Look below for the line containing "Identify the click"; from there, print each line exactly up to and including the line containing "Part Number: 47TKT3101B (437, 1604)", and stop.

____ Dataset content

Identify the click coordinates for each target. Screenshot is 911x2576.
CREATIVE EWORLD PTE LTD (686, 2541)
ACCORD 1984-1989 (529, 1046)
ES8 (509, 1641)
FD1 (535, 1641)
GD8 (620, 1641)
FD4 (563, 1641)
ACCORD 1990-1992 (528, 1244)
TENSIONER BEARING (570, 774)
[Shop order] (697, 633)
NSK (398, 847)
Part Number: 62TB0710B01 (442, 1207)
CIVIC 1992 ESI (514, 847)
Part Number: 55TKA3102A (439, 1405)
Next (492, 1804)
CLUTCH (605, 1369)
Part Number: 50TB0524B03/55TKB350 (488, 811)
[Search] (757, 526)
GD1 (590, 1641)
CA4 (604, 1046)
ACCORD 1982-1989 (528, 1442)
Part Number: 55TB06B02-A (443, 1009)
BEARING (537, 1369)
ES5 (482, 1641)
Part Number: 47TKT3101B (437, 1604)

________
____ Dataset content

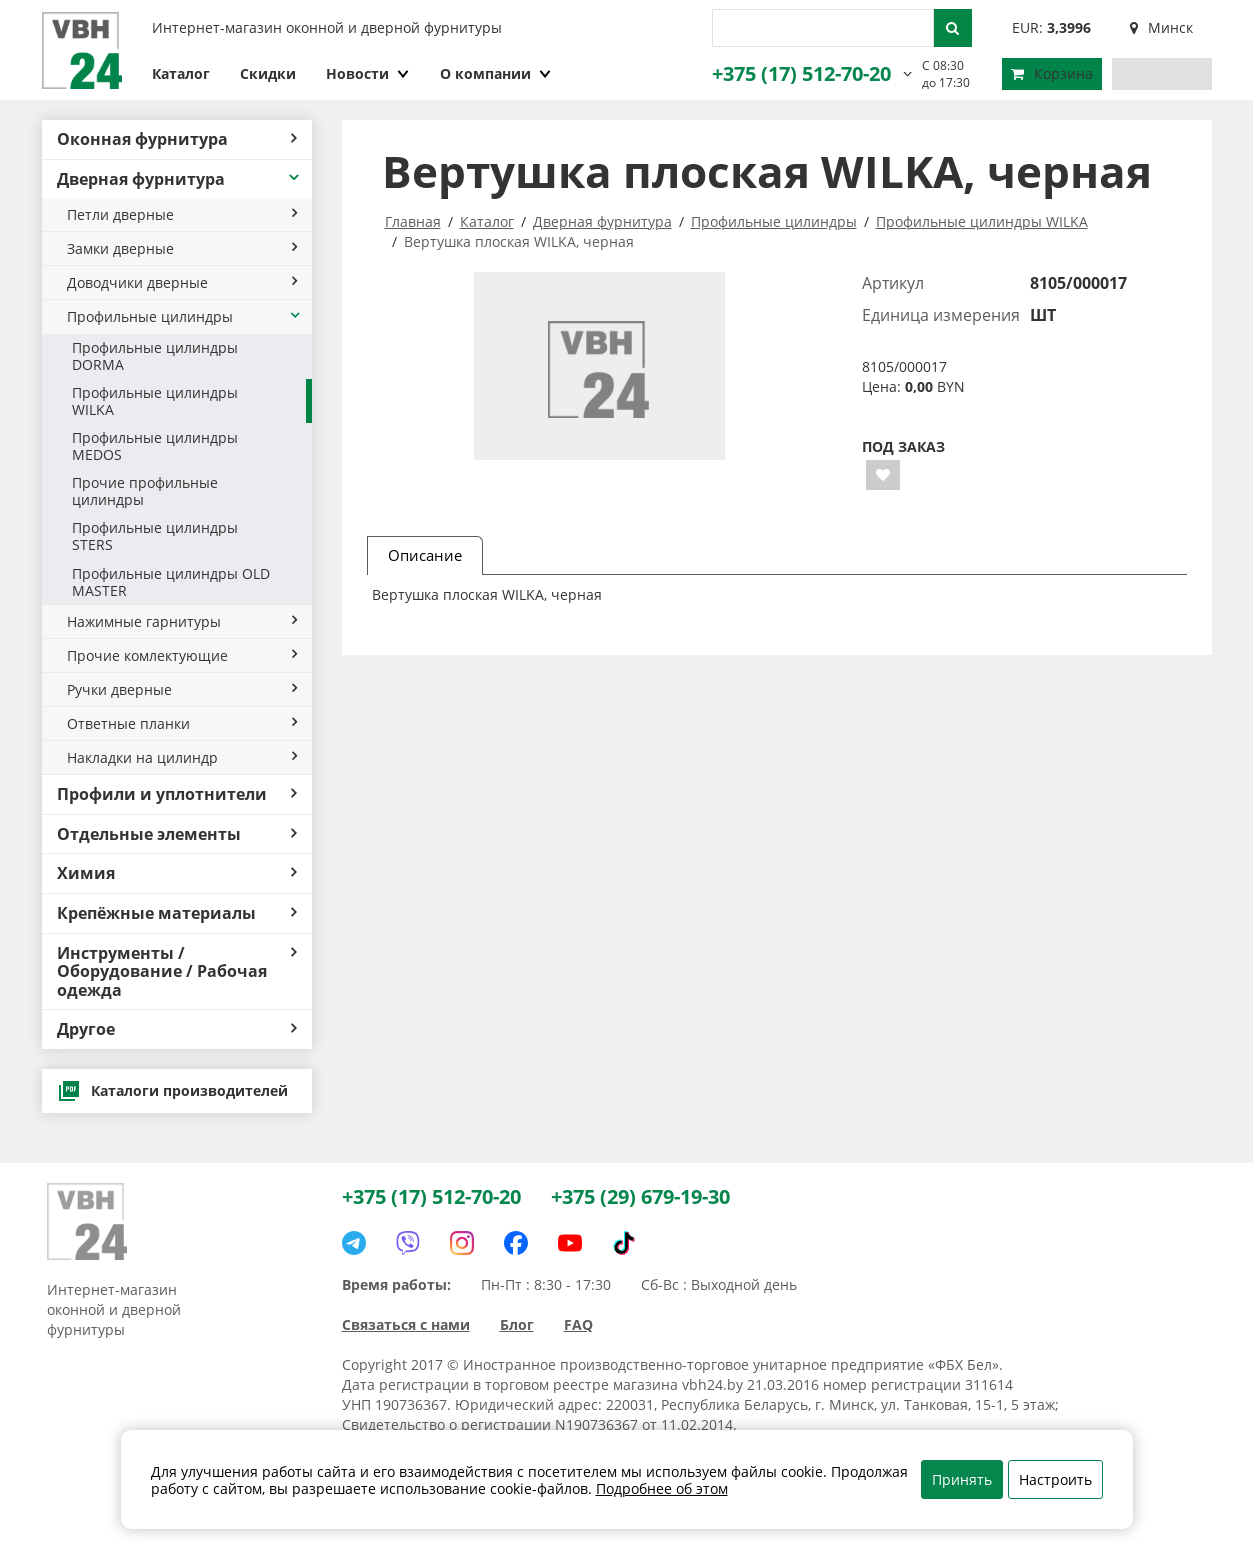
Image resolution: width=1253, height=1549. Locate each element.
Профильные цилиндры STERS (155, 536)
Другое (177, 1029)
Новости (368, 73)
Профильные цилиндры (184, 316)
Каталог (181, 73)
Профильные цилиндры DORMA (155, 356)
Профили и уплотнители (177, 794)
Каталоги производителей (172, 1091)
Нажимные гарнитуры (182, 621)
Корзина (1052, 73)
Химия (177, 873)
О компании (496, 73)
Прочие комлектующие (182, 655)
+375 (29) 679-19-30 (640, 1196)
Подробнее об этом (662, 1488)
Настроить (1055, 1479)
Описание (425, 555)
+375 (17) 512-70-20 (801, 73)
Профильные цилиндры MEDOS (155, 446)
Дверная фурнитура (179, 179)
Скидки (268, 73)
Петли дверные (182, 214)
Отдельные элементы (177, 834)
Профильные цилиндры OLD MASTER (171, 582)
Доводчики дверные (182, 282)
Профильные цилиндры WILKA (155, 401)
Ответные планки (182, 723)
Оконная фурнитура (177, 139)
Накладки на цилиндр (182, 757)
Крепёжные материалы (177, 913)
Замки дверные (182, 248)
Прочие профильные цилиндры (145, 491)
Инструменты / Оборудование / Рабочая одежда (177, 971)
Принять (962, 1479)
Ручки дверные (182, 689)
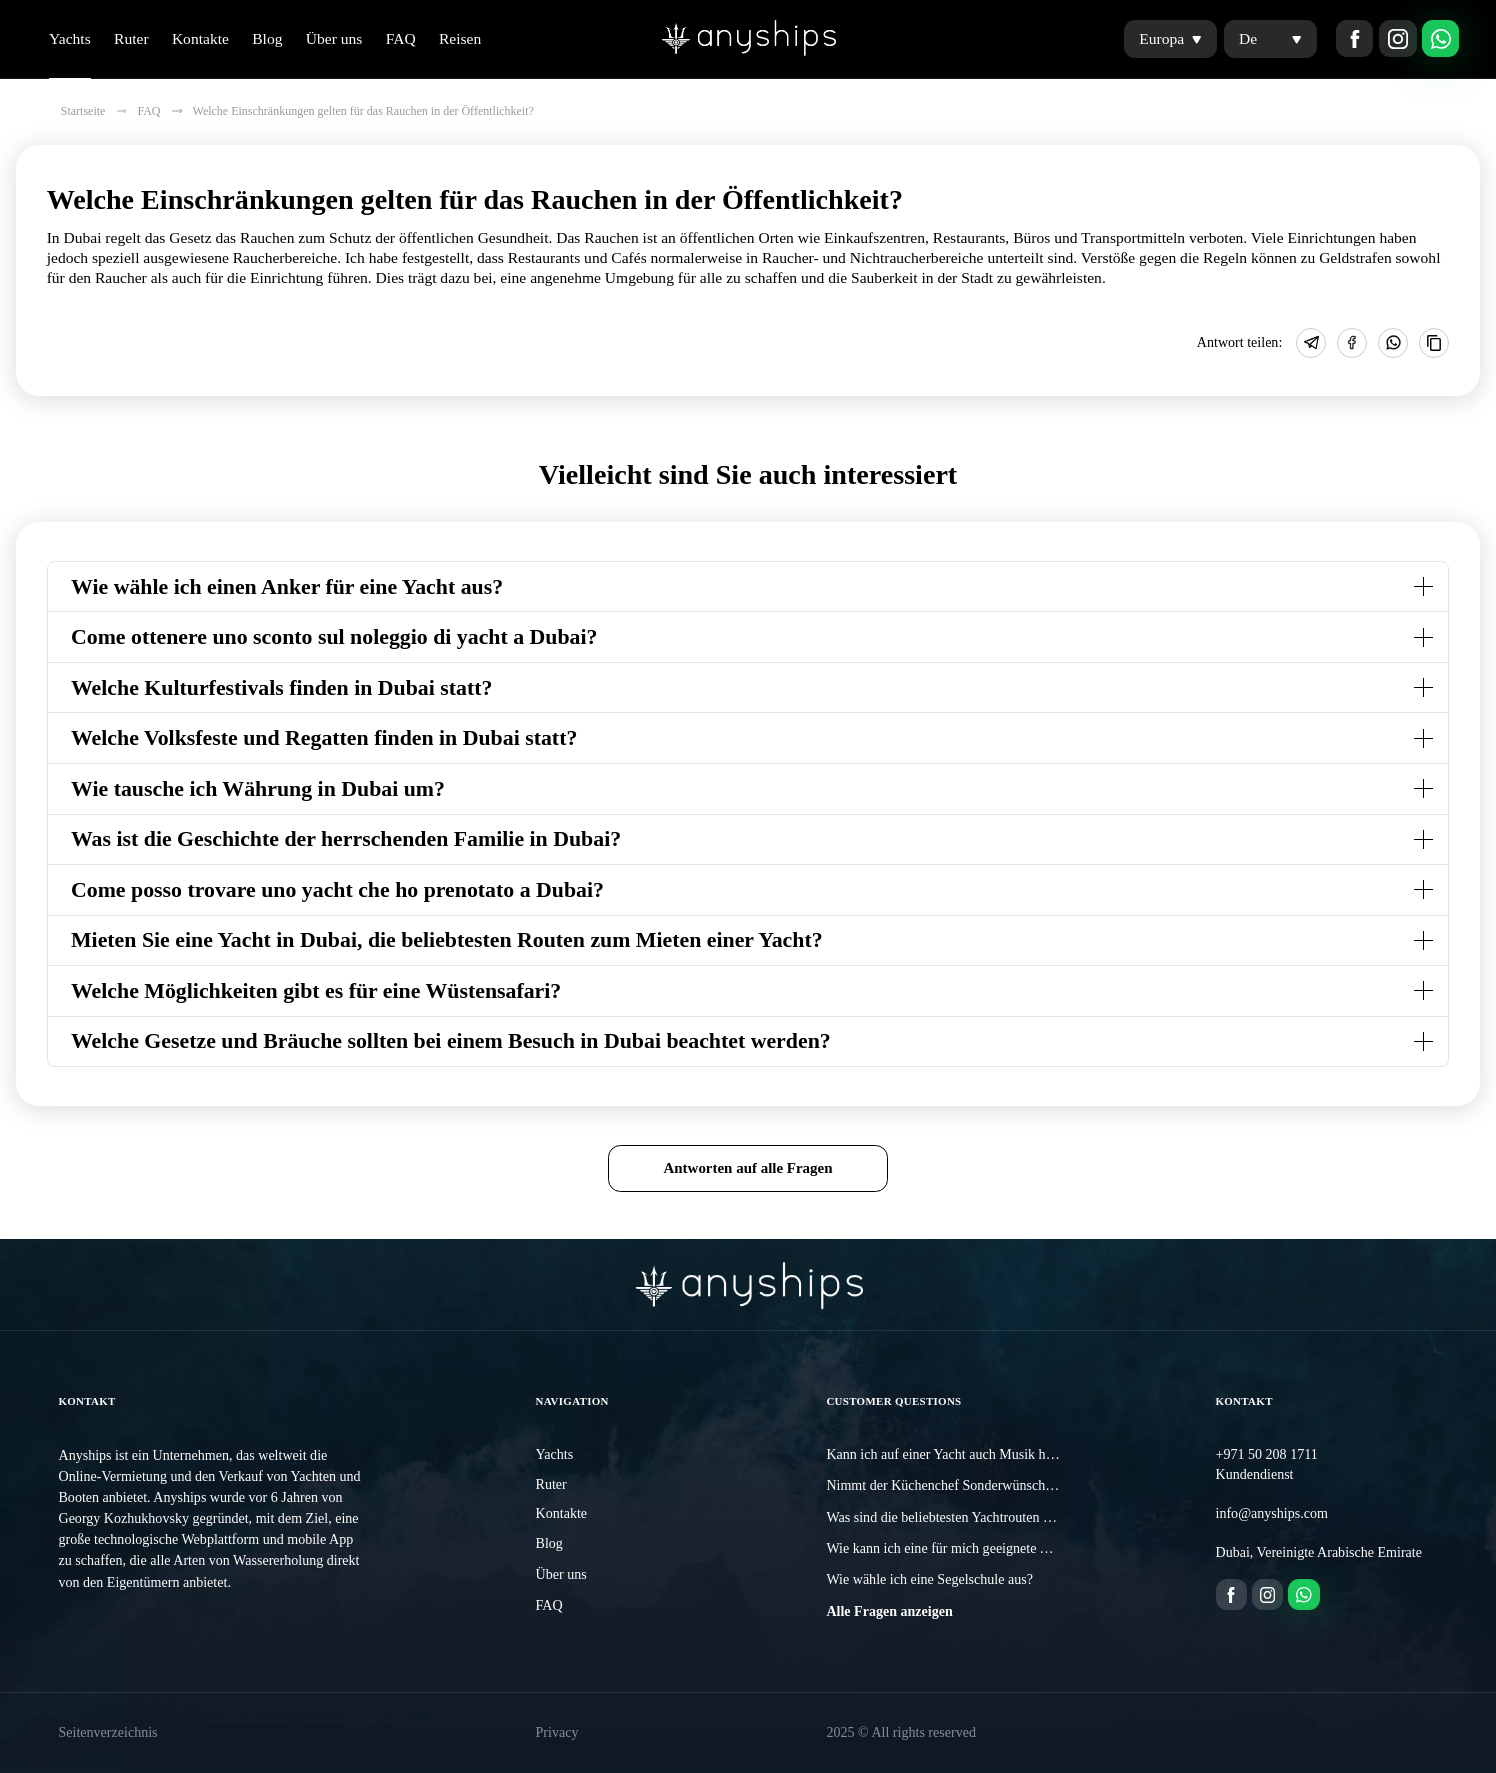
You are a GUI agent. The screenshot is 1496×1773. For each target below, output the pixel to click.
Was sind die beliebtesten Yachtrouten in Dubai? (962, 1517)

________

Reply ->
Identify the click coordinates for each target. Screenshot is 911x2576.
CREATIVE EWORLD PTE LTD (686, 2541)
ACCORD 1984-1989 (529, 1046)
ES8 (509, 1641)
FD1 (535, 1641)
GD8 (620, 1641)
FD4 (563, 1641)
ACCORD 1990-1992 (528, 1244)
TENSIONER BEARING (570, 774)
[Shop order] (697, 633)
NSK (398, 847)
Part Number: 62TB0710B01 (442, 1207)
CIVIC 1992 ESI (514, 847)
Part Number: 55TKA3102A (439, 1405)
Next (492, 1804)
CLUTCH (605, 1369)
Part Number: 50TB0524B03/55TKB350 (488, 811)
[Search] (757, 526)
GD1 (590, 1641)
CA4 (604, 1046)
ACCORD 1982-1989 (528, 1442)
Part Number: 55TB06B02-A (443, 1009)
BEARING (537, 1369)
ES5 (482, 1641)
Part Number: 47TKT3101B (437, 1604)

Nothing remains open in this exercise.